(Exercise brief)
Among the entries below, find the lines with "Stories" and copy them.

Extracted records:
%%

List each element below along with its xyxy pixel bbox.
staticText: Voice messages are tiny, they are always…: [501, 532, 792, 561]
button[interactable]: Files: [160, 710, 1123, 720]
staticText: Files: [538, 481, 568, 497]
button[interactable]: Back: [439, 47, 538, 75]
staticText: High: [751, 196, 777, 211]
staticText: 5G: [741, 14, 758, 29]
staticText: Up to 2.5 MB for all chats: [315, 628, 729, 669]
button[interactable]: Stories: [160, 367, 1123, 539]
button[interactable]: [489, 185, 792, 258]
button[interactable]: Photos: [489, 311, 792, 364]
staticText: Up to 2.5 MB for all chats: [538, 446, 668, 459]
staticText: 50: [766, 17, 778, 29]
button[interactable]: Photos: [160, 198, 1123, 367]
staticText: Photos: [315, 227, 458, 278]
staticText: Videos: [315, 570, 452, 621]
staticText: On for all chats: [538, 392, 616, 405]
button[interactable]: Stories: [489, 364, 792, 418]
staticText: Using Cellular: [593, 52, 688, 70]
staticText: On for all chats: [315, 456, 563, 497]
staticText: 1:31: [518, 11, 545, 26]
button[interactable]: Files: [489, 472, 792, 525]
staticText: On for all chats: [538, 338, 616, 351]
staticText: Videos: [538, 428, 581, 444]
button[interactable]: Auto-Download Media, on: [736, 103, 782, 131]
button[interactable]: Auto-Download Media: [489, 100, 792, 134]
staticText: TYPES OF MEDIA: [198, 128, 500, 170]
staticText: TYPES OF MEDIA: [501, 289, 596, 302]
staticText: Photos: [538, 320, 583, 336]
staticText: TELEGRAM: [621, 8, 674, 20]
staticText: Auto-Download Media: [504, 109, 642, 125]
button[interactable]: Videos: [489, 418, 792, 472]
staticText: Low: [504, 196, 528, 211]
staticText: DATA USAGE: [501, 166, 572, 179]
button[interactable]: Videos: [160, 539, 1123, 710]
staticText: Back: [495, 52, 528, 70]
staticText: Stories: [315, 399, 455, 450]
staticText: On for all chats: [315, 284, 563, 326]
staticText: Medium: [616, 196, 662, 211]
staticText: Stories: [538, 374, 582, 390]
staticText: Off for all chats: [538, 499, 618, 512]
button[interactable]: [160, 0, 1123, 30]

%%

(Response box)
button[interactable]: Stories: [160, 367, 1123, 539]
button[interactable]: Stories: [489, 364, 792, 418]
staticText: Stories: [315, 399, 455, 450]
staticText: Stories: [538, 374, 582, 390]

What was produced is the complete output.